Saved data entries
☆ ☆ ☆ ☆ ☆ ☆ ☆

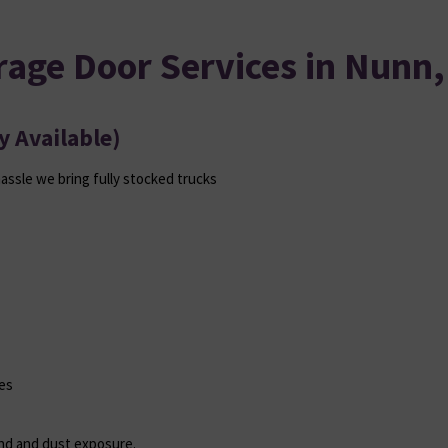
rage Door Services in Nunn,
 Available)
hassle we bring fully stocked trucks
es
ind and dust exposure.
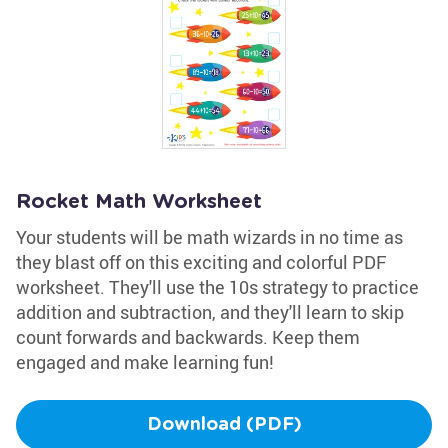
Rocket Math Worksheet
Your students will be math wizards in no time as
they blast off on this exciting and colorful PDF
worksheet. They'll use the 10s strategy to practice
addition and subtraction, and they'll learn to skip
count forwards and backwards. Keep them
engaged and make learning fun!
Download (PDF)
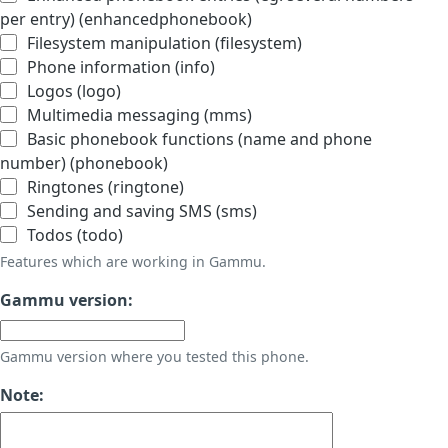
per entry) (enhancedphonebook)
Filesystem manipulation (filesystem)
Phone information (info)
Logos (logo)
Multimedia messaging (mms)
Basic phonebook functions (name and phone
number) (phonebook)
Ringtones (ringtone)
Sending and saving SMS (sms)
Todos (todo)
Features which are working in Gammu.
Gammu version:
Gammu version where you tested this phone.
Note:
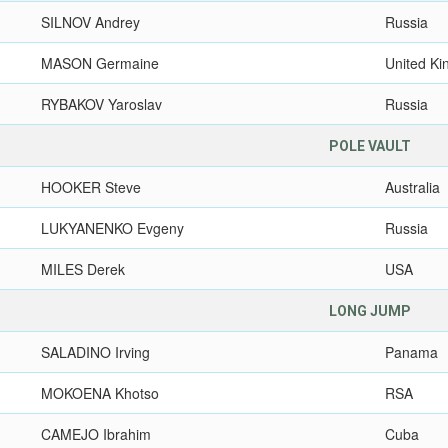
SILNOV Andrey
Russia
MASON Germaine
United K
RYBAKOV Yaroslav
Russia
POLE VAULT
HOOKER Steve
Australia
LUKYANENKO Evgeny
Russia
MILES Derek
USA
LONG JUMP
SALADINO Irving
Panama
MOKOENA Khotso
RSA
CAMEJO Ibrahim
Cuba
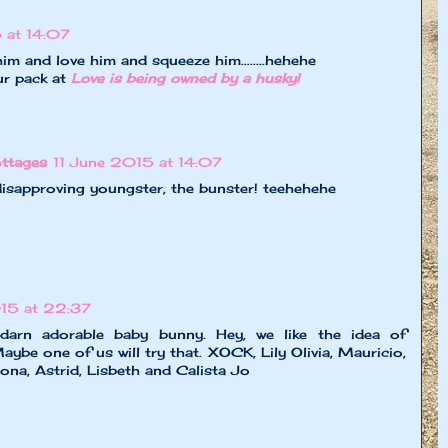
 at 14:07
im and love him and squeeze him........hehehe
ur pack at
Love is being owned by a husky!
ttages
11 June 2015 at 14:07
sapproving youngster, the bunster! teehehehe
015 at 22:37
 darn adorable baby bunny. Hey, we like the idea of
aybe one of us will try that. XOCK, Lily Olivia, Mauricio,
iona, Astrid, Lisbeth and Calista Jo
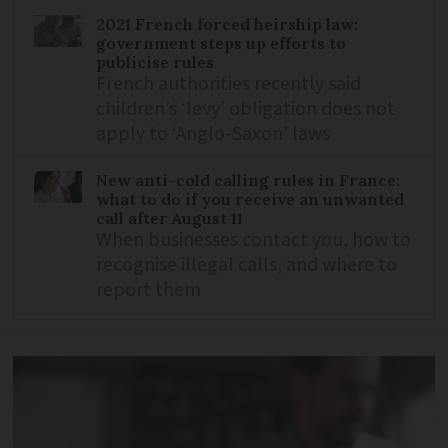
2021 French forced heirship law:
government steps up efforts to
publicise rules
French authorities recently said
children’s ‘levy’ obligation does not
apply to ‘Anglo-Saxon’ laws
New anti-cold calling rules in France:
what to do if you receive an unwanted
call after August 11
When businesses contact you, how to
recognise illegal calls, and where to
report them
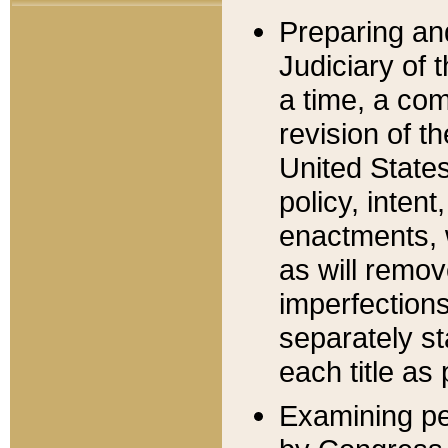
Preparing an
Judiciary of 
a time, a com
revision of t
United State
policy, inten
enactments, 
as will remov
imperfections
separately st
each title as 
Examining per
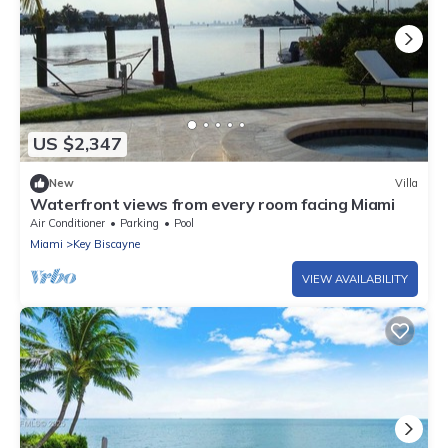
US $2,347
New
Villa
Waterfront views from every room facing Miami
Air Conditioner
Parking
Pool
Miami
Key Biscayne
VIEW AVAILABILITY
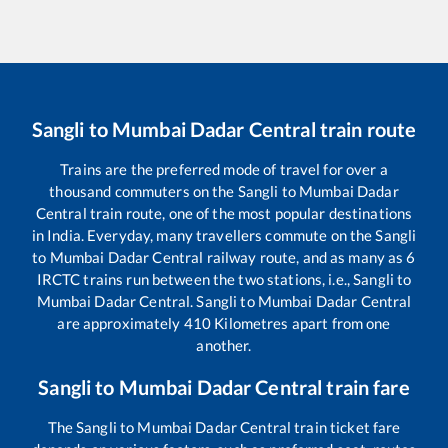
Sangli
to
Mumbai Dadar Central
train route
Trains are the preferred mode of travel for over a
thousand commuters on the
Sangli
to
Mumbai Dadar
Central
train route, one of the most popular destinations
in India. Everyday, many travellers commute on the
Sangli
to
Mumbai Dadar Central
railway route, and as many as
6
IRCTC trains run between the two stations, i.e.,
Sangli
to
Mumbai Dadar Central
.
Sangli
to
Mumbai Dadar Central
are approximately
410
Kilometres apart from one
another.
Sangli
to
Mumbai Dadar Central
train fare
The
Sangli
to
Mumbai Dadar Central
train ticket fare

☆ ☆ ☆ ☆ ☆ ☆ ☆

* EXERCISE INSTRUCTIONS
Report back each line of the entries that holds the string "them".

* SOLUTION BELOW
count forwards and backwards. Keep them
report them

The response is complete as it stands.